Notre chauffeur gare la Maybach le long de la 600. Elles sont finalement très proches en dimensions, mais la 600 a l’air plus fine, plus élancée. Je m’installe à bord. Je suis immédiatement frappé par la luminosité de l’habitacle, dû à la finesse des montants de toits, qui autorisent une très bonne visibilité. Evidement, impossible de se dissimuler à la foule, a moins de tirer les rideaux de velours gris, ce qui permet de s’isoler un peu.
La 600 devant séduire 2 types de clientèle très distinctes, sa banquette arrière offre le choix d’inclinaisons du dossier, qui correspondent grosso modo à 2 personnalités bien distinctes. Première position : le « dignitaire », ou l’homme d’état. Vous êtes assis bien droit, les jambes ramenées contre la banquette, le dos soutenu par les ressorts, les sangles et le crin de la sellerie. Votre regard est dur, impassible, votre attitude impériale.

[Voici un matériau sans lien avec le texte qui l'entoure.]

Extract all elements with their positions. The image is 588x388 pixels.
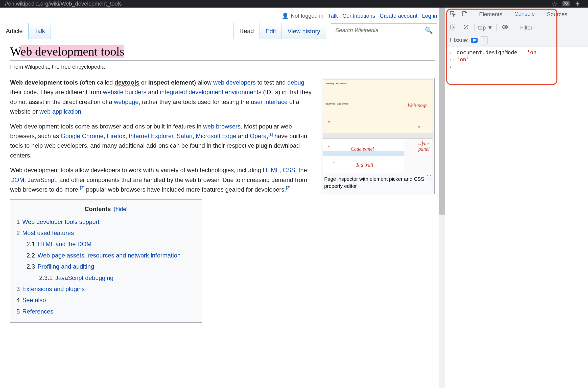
page-viewport: 👤 Not logged in Talk Contributions Creat… <box>0 8 445 388</box>
tab-talk[interactable]: Talk <box>29 23 51 39</box>
link-safari[interactable]: Safari <box>177 133 193 139</box>
browser-address-bar: //en.wikipedia.org/wiki/Web_development_… <box>0 0 588 8</box>
output-chevron-icon: ‹· <box>449 57 453 63</box>
scrollbar-thumb[interactable] <box>439 8 445 215</box>
toc-link[interactable]: HTML and the DOM <box>37 241 91 247</box>
search-button[interactable]: 🔍 <box>421 27 437 34</box>
link-css[interactable]: CSS <box>283 167 295 173</box>
tab-read[interactable]: Read <box>233 23 260 39</box>
toc-item: 3Extensions and plugins <box>16 284 196 294</box>
toc-number: 2.3 <box>27 263 35 270</box>
toc-number: 3 <box>16 286 20 292</box>
console-filter-input[interactable] <box>518 23 548 33</box>
link-web-developers[interactable]: web developers <box>213 79 256 86</box>
link-ie[interactable]: Internet Explorer <box>129 133 173 139</box>
link-dom[interactable]: DOM <box>10 176 24 183</box>
person-icon: 👤 <box>282 13 289 19</box>
toc-number: 2.1 <box>27 241 35 247</box>
link-ide[interactable]: integrated development environments <box>160 89 262 95</box>
link-debug[interactable]: debug <box>287 79 304 86</box>
expand-icon[interactable]: ⛶ <box>427 174 431 181</box>
toc-link[interactable]: Web page assets, resources and network i… <box>37 252 181 259</box>
infobox: Viewing Documents Studying Page Styles W… <box>321 78 435 194</box>
not-logged-in-label: 👤 Not logged in <box>282 13 323 19</box>
toc-link[interactable]: Extensions and plugins <box>22 286 85 292</box>
console-sidebar-toggle-icon[interactable] <box>448 22 458 33</box>
link-user-interface[interactable]: user interface <box>251 98 288 105</box>
svg-rect-2 <box>465 13 467 16</box>
tab-console[interactable]: Console <box>509 7 540 21</box>
toc-item: 2.3Profiling and auditing <box>27 262 196 271</box>
asterisk-icon: * <box>418 125 420 131</box>
link-edge[interactable]: Microsoft Edge <box>196 133 236 139</box>
input-chevron-icon: › <box>449 49 453 56</box>
context-selector[interactable]: top ▼ <box>478 24 493 31</box>
asterisk-icon: * <box>328 144 330 150</box>
link-website-builders[interactable]: website builders <box>103 89 146 95</box>
link-web-browsers[interactable]: web browsers <box>203 123 241 130</box>
link-chrome[interactable]: Google Chrome <box>61 133 103 139</box>
ref-2[interactable]: [2] <box>80 186 84 190</box>
search-input[interactable] <box>331 27 421 34</box>
link-firefox[interactable]: Firefox <box>107 133 125 139</box>
extensions-puzzle-icon[interactable]: ✦ <box>575 0 580 8</box>
inspect-element-icon[interactable] <box>448 9 458 20</box>
svg-point-5 <box>504 26 506 28</box>
tab-sources[interactable]: Sources <box>542 8 572 21</box>
issues-bar[interactable]: 1 Issue: 1 <box>445 34 588 46</box>
toc-hide-link[interactable]: hide <box>116 206 126 212</box>
log-in-link[interactable]: Log in <box>422 13 437 19</box>
device-toggle-icon[interactable] <box>460 9 470 20</box>
link-javascript[interactable]: JavaScript <box>28 176 56 183</box>
toc-item: 5References <box>16 307 196 316</box>
console-prompt-line[interactable]: › <box>449 64 584 70</box>
ref-3[interactable]: [3] <box>286 186 291 190</box>
issue-badge-icon <box>471 38 478 43</box>
annotation-tag-trail: Tag trail <box>356 162 373 168</box>
tab-edit[interactable]: Edit <box>260 23 282 39</box>
toc-link[interactable]: Profiling and auditing <box>37 263 94 270</box>
toc-link[interactable]: JavaScript debugging <box>55 274 113 281</box>
link-webpage[interactable]: webpage <box>114 98 138 105</box>
infobox-caption: Page inspector with element picker and C… <box>323 173 433 192</box>
ref-1[interactable]: [1] <box>268 132 273 137</box>
issues-count: 1 <box>480 36 488 44</box>
toc-item: 1Web developer tools support <box>16 217 196 227</box>
url-text: //en.wikipedia.org/wiki/Web_development_… <box>5 1 583 7</box>
toc-link[interactable]: Web developer tools support <box>22 218 99 225</box>
svg-rect-3 <box>451 25 455 29</box>
tab-view-history[interactable]: View history <box>282 23 326 39</box>
toc-link[interactable]: See also <box>22 297 46 303</box>
selected-title-text: eb development tools <box>20 45 124 58</box>
toc-number: 5 <box>16 308 20 315</box>
asterisk-icon: * <box>422 141 424 146</box>
asterisk-icon: * <box>328 120 330 125</box>
chevron-down-icon: ▼ <box>487 24 493 31</box>
link-opera[interactable]: Opera <box>250 133 267 139</box>
tab-elements[interactable]: Elements <box>474 8 507 21</box>
mini-heading-2: Studying Page Styles <box>325 102 349 105</box>
bookmark-star-icon[interactable]: ☆ <box>551 0 557 8</box>
clear-console-icon[interactable] <box>461 22 471 33</box>
console-output[interactable]: › document.designMode = 'on' ‹· 'on' › <box>445 46 588 388</box>
issues-label: 1 Issue: <box>449 37 468 44</box>
console-output-line: ‹· 'on' <box>449 57 584 63</box>
contributions-link[interactable]: Contributions <box>342 13 375 19</box>
extension-badge[interactable]: 72 <box>562 1 570 6</box>
link-web-application[interactable]: web application <box>39 108 81 115</box>
toc-item: 2.2Web page assets, resources and networ… <box>27 251 196 260</box>
toc-link[interactable]: References <box>22 308 53 315</box>
toc-link[interactable]: Most used features <box>22 229 74 236</box>
infobox-image[interactable]: Viewing Documents Studying Page Styles W… <box>323 80 433 173</box>
page-scrollbar[interactable] <box>439 8 445 388</box>
link-html[interactable]: HTML <box>263 167 279 173</box>
create-account-link[interactable]: Create account <box>380 13 417 19</box>
tab-article[interactable]: Article <box>0 23 29 39</box>
live-expression-icon[interactable] <box>500 22 510 34</box>
annotation-code-panel: Code panel <box>351 146 374 152</box>
toc-item: 2.3.1JavaScript debugging <box>39 273 196 283</box>
toc-number: 2.2 <box>27 252 35 259</box>
user-talk-link[interactable]: Talk <box>328 13 338 19</box>
toc-number: 2.3.1 <box>39 274 53 281</box>
toc-title: Contents [hide] <box>16 204 196 214</box>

Deuxième position : la « pop star » ou John Lennon. Vous êtes allongé, voire carrément avachi, une haute dose de substances illégales diverse mélangées à du Scotch en grande quantité vous empêchant de relever la tête, votre regard dissimulé par des lunettes de soleil. Bref, vous êtes dans le meilleur état possible pour votre prochain concert. Bien entendu, toutes les positions intermédiaires sont possibles, d’autant plus si la nuit est avancée. Car la 600 sait s’adapter à toutes les situations, même les plus incongrues…
L’heureux propriétaire de cette flotte de 600 me sert de chauffeur. Nous quittons le garage où nous nous sommes donnés rendez vous, la 600 roule doucement sur une chaussée très abimée, où l’on aperçoit même des nids de poule dus au gel de l’hiver. Elle semble flotter au dessus des bosses, sans les transmettre au châssis. Je ressens bien quelques mouvements de caisse, mais pas de chocs ou de cognements. De plus, aucun élément de l’habitacle n’émet de couinement ou de bruit de frottement, le silence est total. Cela est dû à un montage particulièrement soigné, chaque pièce étant isolée par une gaine de feutre ou de cuir, avant d'être visée.
Nous arrivons à un stop, il freine doucement, puis s’engage sur la nationale. Il démarre en trombe, l’accélération me surprend, mais la carrosserie ne tangue pas, sa suspension pneumatique régulant les mouvements de caisse. Une estafette lambine sur la droite, la voie de gauche est libre, pied au plancher ! Heureusement que je ne puis apercevoir le compteur de vitesse de l’arrière, contrairement à la Maybach.
Je baisse la glace de séparation afin de mieux profiter du bruit du moteur, mais on ne l’entend guère. Seuls quelques bruits de roulement viennent troubler ma quiétude. J’actionne un bouton à ma droite, dont le pictogramme me fait penser à un feuilletage. L’habitacle est brusquement inondé de soleil et d’air frais. Notre Pullman dispose d’une option très rare sur la production actuelle : un toit ouvrant arrière, à commande hydraulique. De dimensions impressionnantes, à peu près 3 fois celui d’une berline moyenne, il coulisse de plus vers l’avant et non pas vers l’arrière, ce qui crée un effet inhabituel. Le soleil et l'air frais s'engouffrent dans le compartiment arrière. Il ne me manque plus qu’a me lever et à passer le haut du corps par l’ouverture pour profiter du beau temps, ou pour saluer la foule qui n’aura pas manqué de venir se masser sur les bas-côtés de la route. Je regarde par la fenêtre : personne ! Il fait peut-être trop froid… Il faudra revenir au printemps et songer à faire appeler le préfet.